概要
大規模な小売店の一種。早い話が世間でデパートと呼ばれる店舗のことを示す。
中高層ビルの形態をとり、各階ごとに専従の販売員を配置して、種類分けをした多数の品物の販売を行う。通常の店舗での販売よりも、富裕層から構成される外商顧客による安定した売り上げに支えられており、一般的な小売店よりも営業形態をやや特殊としている。
この外商の分の売り上げがあるため、他業種から見ると倒産しづらいようにも思えるのだが、企業体質が非常に古いために、店舗コストの過大や人員の配置に無駄が生じていたり、経営者の判断ミスや放漫経営等によりバブル崩壊後でもそのツケが中々ぬぐえずにいた。
昭和中期までは、都市部の一定の生活水準以上の庶民にとってきれいな格好をして週末に百貨店に出かけるというのは共通した大きな楽しみであり、サザエさんやちびまる子ちゃんでもそのような描写を見ることができる。
しかしバブル崩壊と規制緩和を迎え、1990年代より郊外型の大型ショッピングセンター・ショッピングモールやインターネット通信販売等との競争が激しくなる。技術の向上によって、かつてのように低価格帯と高価格帯の商品の間で天地の差がある時代ではなくなっていた。また個人主義化や情報化が進んだことで店員に接客されるのがむしろ辛いという人も増えてきた。そしてなにより無料駐車場が無いという点が車社会には致命的だった。
転機を迎えたのが2000年のそごう倒産のショックであったが、これ以降も時代の波に流されるままで対策を取らない会社が多数であり、そごうを買収した西武百貨店も当時は例外ではなかった。流石に両社ともその後の事業改善は進んでおり、時に赤字もあるが事業の継続は可能としている。
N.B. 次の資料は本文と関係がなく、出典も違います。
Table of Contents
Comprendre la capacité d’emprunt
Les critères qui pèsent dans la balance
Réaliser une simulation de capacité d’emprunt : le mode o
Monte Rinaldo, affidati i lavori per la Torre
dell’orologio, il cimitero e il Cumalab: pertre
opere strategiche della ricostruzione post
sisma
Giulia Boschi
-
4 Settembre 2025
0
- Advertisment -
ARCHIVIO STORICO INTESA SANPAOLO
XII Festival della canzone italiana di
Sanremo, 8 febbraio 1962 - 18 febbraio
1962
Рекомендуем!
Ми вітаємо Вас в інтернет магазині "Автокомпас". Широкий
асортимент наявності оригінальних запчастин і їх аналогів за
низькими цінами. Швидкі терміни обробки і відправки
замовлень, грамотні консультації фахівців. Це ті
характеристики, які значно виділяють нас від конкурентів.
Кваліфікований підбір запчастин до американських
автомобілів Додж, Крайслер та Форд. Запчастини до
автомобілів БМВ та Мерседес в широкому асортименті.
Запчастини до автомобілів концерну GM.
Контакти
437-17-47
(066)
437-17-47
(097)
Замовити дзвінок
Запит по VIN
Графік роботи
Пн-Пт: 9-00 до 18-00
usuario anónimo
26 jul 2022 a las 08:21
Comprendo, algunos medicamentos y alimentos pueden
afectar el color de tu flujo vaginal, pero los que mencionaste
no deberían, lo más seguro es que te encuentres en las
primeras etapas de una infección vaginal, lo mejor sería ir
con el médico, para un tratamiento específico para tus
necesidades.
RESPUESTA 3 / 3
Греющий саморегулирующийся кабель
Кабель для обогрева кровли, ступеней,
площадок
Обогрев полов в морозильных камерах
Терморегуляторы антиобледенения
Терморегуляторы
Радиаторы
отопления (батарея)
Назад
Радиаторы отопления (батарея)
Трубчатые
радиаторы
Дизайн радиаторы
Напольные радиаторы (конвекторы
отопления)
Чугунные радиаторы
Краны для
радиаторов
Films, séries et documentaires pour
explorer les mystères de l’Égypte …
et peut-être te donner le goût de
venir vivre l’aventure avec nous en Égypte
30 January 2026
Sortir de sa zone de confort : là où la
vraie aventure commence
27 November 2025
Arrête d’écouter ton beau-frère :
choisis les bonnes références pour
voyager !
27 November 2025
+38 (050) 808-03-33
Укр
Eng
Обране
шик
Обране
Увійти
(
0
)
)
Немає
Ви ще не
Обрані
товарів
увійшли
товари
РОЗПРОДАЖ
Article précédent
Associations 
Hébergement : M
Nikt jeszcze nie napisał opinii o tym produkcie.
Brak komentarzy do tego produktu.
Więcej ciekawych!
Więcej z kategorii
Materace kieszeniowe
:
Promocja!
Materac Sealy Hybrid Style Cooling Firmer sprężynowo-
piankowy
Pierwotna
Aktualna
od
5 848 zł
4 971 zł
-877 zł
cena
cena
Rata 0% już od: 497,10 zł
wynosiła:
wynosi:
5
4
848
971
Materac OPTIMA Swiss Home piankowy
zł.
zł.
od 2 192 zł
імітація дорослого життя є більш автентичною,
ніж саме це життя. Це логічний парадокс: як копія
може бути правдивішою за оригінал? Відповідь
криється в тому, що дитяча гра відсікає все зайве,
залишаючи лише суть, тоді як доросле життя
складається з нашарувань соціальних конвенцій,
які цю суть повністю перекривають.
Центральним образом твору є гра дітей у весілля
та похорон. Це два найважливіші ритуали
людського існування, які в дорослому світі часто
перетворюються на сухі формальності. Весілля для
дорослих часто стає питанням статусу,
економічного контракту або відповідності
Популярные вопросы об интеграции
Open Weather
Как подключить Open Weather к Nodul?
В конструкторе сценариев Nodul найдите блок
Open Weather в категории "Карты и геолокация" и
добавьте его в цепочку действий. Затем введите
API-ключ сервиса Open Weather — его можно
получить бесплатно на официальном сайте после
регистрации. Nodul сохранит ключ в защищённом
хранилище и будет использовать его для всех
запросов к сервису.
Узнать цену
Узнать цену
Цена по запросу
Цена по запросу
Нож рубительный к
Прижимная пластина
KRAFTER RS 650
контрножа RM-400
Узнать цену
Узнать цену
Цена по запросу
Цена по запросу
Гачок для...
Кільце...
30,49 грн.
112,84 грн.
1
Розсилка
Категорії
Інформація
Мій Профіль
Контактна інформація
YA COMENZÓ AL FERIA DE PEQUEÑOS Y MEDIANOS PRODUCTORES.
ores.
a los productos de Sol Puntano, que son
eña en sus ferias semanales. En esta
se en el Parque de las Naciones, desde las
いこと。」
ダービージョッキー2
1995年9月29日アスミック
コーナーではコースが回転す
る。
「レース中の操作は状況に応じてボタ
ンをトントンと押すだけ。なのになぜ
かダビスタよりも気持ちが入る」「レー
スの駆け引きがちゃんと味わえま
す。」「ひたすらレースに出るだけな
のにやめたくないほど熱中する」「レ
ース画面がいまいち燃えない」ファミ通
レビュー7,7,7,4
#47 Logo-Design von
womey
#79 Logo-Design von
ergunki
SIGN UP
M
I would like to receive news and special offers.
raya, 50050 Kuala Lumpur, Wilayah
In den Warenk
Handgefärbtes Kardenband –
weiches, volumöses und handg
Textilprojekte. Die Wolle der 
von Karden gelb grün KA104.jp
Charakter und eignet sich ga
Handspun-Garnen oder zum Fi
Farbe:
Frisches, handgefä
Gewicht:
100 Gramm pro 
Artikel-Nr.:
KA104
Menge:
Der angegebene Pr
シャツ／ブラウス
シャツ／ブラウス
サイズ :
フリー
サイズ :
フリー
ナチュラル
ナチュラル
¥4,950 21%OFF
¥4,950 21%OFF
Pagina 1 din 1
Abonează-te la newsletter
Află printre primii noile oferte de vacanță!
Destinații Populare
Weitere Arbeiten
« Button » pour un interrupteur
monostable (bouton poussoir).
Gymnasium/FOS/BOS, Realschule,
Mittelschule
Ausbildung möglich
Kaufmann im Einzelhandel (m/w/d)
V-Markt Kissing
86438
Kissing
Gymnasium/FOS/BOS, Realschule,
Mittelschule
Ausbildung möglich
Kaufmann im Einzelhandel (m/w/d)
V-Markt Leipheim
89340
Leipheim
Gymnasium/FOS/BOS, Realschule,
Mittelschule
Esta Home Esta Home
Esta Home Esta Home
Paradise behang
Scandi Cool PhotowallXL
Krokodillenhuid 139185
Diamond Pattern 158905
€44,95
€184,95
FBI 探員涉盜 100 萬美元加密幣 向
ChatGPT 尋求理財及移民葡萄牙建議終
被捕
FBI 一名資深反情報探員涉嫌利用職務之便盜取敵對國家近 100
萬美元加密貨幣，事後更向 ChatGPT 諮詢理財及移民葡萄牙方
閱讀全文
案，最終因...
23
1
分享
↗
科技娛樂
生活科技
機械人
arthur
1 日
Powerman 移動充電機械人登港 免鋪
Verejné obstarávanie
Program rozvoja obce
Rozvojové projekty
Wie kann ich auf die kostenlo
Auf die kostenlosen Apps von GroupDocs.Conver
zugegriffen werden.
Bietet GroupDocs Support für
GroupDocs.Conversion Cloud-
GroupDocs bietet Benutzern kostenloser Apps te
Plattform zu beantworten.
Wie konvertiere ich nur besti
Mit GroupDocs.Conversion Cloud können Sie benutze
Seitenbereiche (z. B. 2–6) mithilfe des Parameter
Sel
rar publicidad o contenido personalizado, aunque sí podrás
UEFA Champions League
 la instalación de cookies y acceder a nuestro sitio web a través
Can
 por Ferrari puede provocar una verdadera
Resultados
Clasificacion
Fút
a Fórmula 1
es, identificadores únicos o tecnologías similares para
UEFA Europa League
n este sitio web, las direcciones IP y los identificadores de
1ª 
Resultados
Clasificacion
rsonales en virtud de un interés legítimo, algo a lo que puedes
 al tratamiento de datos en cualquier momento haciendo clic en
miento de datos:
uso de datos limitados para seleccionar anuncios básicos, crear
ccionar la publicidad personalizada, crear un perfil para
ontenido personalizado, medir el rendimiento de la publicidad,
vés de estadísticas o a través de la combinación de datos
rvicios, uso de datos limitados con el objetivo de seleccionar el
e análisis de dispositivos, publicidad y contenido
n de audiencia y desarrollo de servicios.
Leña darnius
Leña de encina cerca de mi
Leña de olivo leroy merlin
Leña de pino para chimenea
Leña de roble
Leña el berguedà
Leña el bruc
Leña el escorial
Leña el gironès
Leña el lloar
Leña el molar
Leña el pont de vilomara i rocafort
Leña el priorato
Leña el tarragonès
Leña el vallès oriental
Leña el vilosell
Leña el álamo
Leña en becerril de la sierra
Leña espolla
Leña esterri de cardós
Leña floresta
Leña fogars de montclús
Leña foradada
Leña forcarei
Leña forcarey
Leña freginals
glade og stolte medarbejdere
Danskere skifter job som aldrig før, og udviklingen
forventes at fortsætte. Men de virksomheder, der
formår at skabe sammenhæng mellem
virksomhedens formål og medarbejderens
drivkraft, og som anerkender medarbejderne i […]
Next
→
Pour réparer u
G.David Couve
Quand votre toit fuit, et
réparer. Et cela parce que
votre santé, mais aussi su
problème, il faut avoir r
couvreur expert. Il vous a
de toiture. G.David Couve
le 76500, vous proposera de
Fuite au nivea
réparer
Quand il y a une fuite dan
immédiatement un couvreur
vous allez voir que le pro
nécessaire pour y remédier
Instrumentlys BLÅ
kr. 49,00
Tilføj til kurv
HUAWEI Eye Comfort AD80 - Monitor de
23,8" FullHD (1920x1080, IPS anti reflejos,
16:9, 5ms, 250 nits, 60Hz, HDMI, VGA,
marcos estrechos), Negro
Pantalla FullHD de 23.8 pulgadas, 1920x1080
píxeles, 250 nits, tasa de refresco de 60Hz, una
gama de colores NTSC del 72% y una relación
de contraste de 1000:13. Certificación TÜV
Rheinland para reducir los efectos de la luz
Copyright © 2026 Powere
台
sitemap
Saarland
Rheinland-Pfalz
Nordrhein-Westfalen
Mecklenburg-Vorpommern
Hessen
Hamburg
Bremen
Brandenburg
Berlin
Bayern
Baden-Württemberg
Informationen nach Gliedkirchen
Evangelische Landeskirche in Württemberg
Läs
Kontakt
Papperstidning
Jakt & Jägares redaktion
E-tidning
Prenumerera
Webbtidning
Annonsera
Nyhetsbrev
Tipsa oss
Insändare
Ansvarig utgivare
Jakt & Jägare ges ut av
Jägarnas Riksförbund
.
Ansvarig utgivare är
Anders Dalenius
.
21世紀になると倒産や経営統合などの動きがしばしばある。また、テナントを誘致する事例も増加している。しかし、不良採算の店舗の整理や事業見直しも常時行っており、売り上げが減じても上述した外商もあるため、そごうの時ほど急に倒産とまではならなくなっている。
逆に良い点を挙げるのであれば、接客とマナーのプロフェッショナルであり、社会人として見習う点が非常に多く、商品を取り扱う上での正しい知識を豊富に蓄えている点である。時代が変化したとはいえ、この点においては他の追従を許さないものがる。
なお、お客様に対してお辞儀をする際に、左右どちらかの手を上に置くかで企業ごとに分かれており、一概にどちらが正しいとも言えないので、就職する際には教育担当の指示に必ず従う事。基本的には右手を下にすること、もしくは利き手を隠す事が多い。しかし、手を重ねる動作を間違いとする場合もあるので注意。
百貨店の旧態依然とした建物も昭和マニアに密かな人気を集めている。エスカレーターやエレベーターをその地域で初めて導入したところが多く、マニアが喜ぶ骨董品が多い。
著名な百貨店の例
三越伊勢丹ホールディングス:三越と伊勢丹が経営統合したグループ。
髙島屋:経営は別であるが「ハイランドグループ」という緩やかなグループを形成。
阪急阪神百貨店:阪急百貨店と阪神百貨店が経営統合したグループ。
J.フロント リテイリング:大丸と松坂屋が経営統合したグループ。
そごう・西武:西武百貨店・そごうなどが経営統合したグループ。セブン&アイ・ホールディングス傘下。
グム百貨店:モスクワの百貨店(明治26年:西暦1893年創業)。
近鉄百貨店:近鉄グループホールディングスの子会社
福田屋百貨店(FKD):栃木県内で展開している。百貨店としては珍しく、郊外型ショッピングモールの形をとる店舗が多い。
平和堂:日本では中部地方・近畿地方に展開しているスーパーマーケットだが、中華人民共和国の湖南省(長沙市等)に百貨店として4店舗出店。また日本でも百貨店の「ヤナゲン」を買収、2019年まで営業していた。
三豊百貨店:かつて韓国にあった超巨大百貨店。しかし、杜撰なコストダウンに伴う劣悪な建物の強度、違法改造や建築方法に問題を抱えた。しかし、経営陣はそれを無視し続けた事により、韓国史上最も醜悪な崩壊事故を引き起こす事になる。